I believe that we must continue to oppose the government and opposition policies which, taken together or separately, are the real reason that people find it necessary to expose themselves to the horrible risks associated with travelling by boat to Australia.

It is also time that we put the "problem" in proportion. As The Age columnist Tim Soutphommasane noted in a 2011 St James Ethics Centre paper, Australia received 15,226 boat arrivals, compared with Greece's 56,180, Italy's 91,821 and Spain's 74,317. These are European countries in dire economic circumstances in sharp contrast to ours.

It is more than time that we got rid of such pejorative and inappropriate terms such as "queue jumping" and "border protection" and brought some humanity to bear on this issue. These are human beings, many of them families with children who are affected so let us stop talking nonsense about "stopping the boats", and "processing" people and get on with helping them.

How did we get ourselves into this state? Australia is rapidly becoming an international pariah, riding roughshod over solemn treaty obligations into which it has entered like the International Covenant on Civil and Political Rights, the UN Refugee Convention and the UN Convention on the Rights of the Child.

It may surprise you to know that successive governments have been able to get away with this by never importing these conventions into domestic law. Thus we show an international face as a good international citizen while ignoring these conventions and the rights conferred by them at home and on the high seas.

This is the height of hypocrisy, which in the past has been justified by saying that as a democracy applying the rule of law, Australia would never act contrary to international law in this way. For obvious reasons this can no longer be said with a straight face.

Another reason for this situation is that unlike most major democracies in the world, Australia has never enacted a Bill of Rights. The conservatives have always opposed it because it acts as a brake on the power of governments to act as they please. Labor has a policy of introducing such a constitutional guarantee but has shown a distinct lack of enthusiasm for doing anything about it.

In its absence we are all extremely vulnerable to the abuse of power by our governments which have and are engaging in such abuse but directing it to a small and unpopular minority of non-citizens that they are able to demonise.

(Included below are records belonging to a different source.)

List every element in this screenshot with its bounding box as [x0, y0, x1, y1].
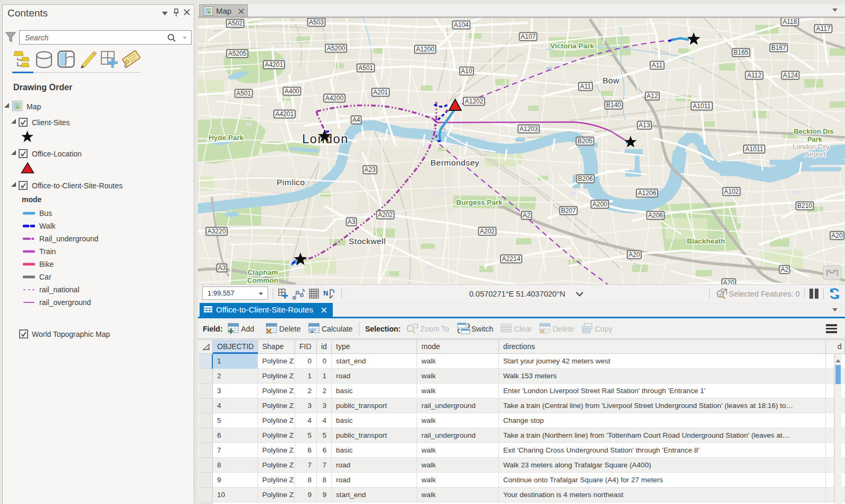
- svg-text:B140: B140: [606, 101, 621, 109]
- svg-text:Blackheath: Blackheath: [687, 237, 725, 245]
- svg-text:A11: A11: [580, 83, 591, 90]
- svg-text:Hyde Park: Hyde Park: [209, 134, 244, 142]
- svg-text:Beckton Dis: Beckton Dis: [794, 127, 833, 135]
- svg-text:London City: London City: [792, 143, 830, 151]
- svg-text:A5205: A5205: [228, 50, 247, 57]
- svg-text:A20: A20: [723, 279, 735, 284]
- svg-text:A1011: A1011: [745, 145, 763, 153]
- svg-text:A1202: A1202: [465, 98, 484, 105]
- svg-text:A202: A202: [378, 211, 393, 219]
- svg-text:B205: B205: [577, 137, 592, 145]
- svg-text:Victoria Park: Victoria Park: [550, 42, 594, 50]
- svg-text:Park: Park: [807, 135, 823, 143]
- svg-text:A4201: A4201: [265, 61, 283, 68]
- svg-text:A1206: A1206: [638, 189, 657, 197]
- svg-text:Common: Common: [247, 276, 279, 284]
- svg-text:A20: A20: [628, 251, 640, 258]
- svg-text:A501: A501: [358, 64, 373, 72]
- svg-text:A4201: A4201: [275, 110, 294, 118]
- svg-text:A503: A503: [309, 19, 324, 26]
- svg-text:A502: A502: [228, 20, 243, 27]
- svg-text:A2: A2: [781, 266, 789, 273]
- svg-text:A4: A4: [352, 116, 360, 124]
- svg-text:B206: B206: [578, 175, 593, 183]
- svg-text:A117: A117: [816, 25, 830, 32]
- svg-text:Airport: Airport: [805, 150, 826, 158]
- svg-text:A1200: A1200: [416, 46, 435, 53]
- svg-text:A4200: A4200: [325, 94, 344, 102]
- svg-text:A11: A11: [652, 62, 663, 69]
- svg-text:A23: A23: [364, 166, 376, 173]
- svg-text:A202: A202: [480, 228, 495, 235]
- svg-text:A118: A118: [782, 18, 797, 25]
- svg-text:A102: A102: [724, 188, 739, 195]
- svg-text:A124: A124: [783, 72, 798, 79]
- svg-text:A1203: A1203: [520, 125, 538, 133]
- svg-text:A2: A2: [523, 212, 531, 219]
- svg-text:A200: A200: [592, 201, 607, 208]
- svg-text:Bow: Bow: [602, 76, 619, 85]
- svg-text:N: N: [323, 289, 328, 297]
- svg-text:Bermondsey: Bermondsey: [430, 158, 479, 167]
- svg-text:A10: A10: [461, 67, 472, 75]
- svg-text:A13: A13: [639, 121, 650, 129]
- svg-text:B167: B167: [771, 44, 786, 51]
- svg-text:A12: A12: [646, 92, 658, 100]
- svg-text:Clapham: Clapham: [247, 268, 278, 276]
- svg-text:A20: A20: [831, 232, 843, 239]
- svg-text:B210: B210: [797, 202, 812, 210]
- svg-text:Burgess Park: Burgess Park: [456, 198, 503, 206]
- svg-text:B207: B207: [561, 207, 576, 214]
- svg-text:A3: A3: [218, 264, 226, 272]
- svg-text:A1011: A1011: [693, 102, 711, 110]
- svg-text:B165: B165: [734, 49, 748, 56]
- svg-text:A5200: A5200: [327, 45, 346, 52]
- svg-text:A400: A400: [284, 88, 299, 95]
- svg-text:A104: A104: [454, 21, 469, 29]
- svg-text:A501: A501: [236, 90, 251, 97]
- svg-text:A2214: A2214: [502, 255, 521, 263]
- svg-text:Stockwell: Stockwell: [349, 237, 386, 246]
- svg-text:A112: A112: [747, 72, 761, 79]
- svg-text:A107: A107: [521, 33, 536, 40]
- svg-text:Pimlico: Pimlico: [277, 178, 305, 187]
- svg-text:A206: A206: [648, 212, 663, 219]
- svg-text:A3: A3: [348, 218, 356, 225]
- svg-text:A201: A201: [373, 89, 388, 96]
- svg-text:A3220: A3220: [208, 228, 226, 235]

Let there be no mistake however that legally, there is little to stop our government treating us in this way as well. The current behaviour by successive governments to asylum seekers should be a salutary lesson of the dangers lying in the path of us all.

What then must we do? I think that we must work together to show governments that this situation will not continue to be tolerated. I believe that there is a slow beginning of a groundswell in the community of distaste for these policies and with the leadership of people like Malcolm Fraser the wheel will turn, but not before much human misery will be suffered by some of the most vulnerable people of all. Perhaps the move against these policies by a minority of the Labor caucus in the federal Parliament is a harbinger of change.

We must bring it home that the people that we are mistreating in this way are people just like us with the same hopes and aspirations. We must stand up to the Abbotts, Morrisons and sadly, the Shortens of this world.

Alastair Nicholson is a former chief justice of the Family Court, a University of Melbourne law professor and chairman of Children's Rights International. This is an edited extract of a speech he gave last month.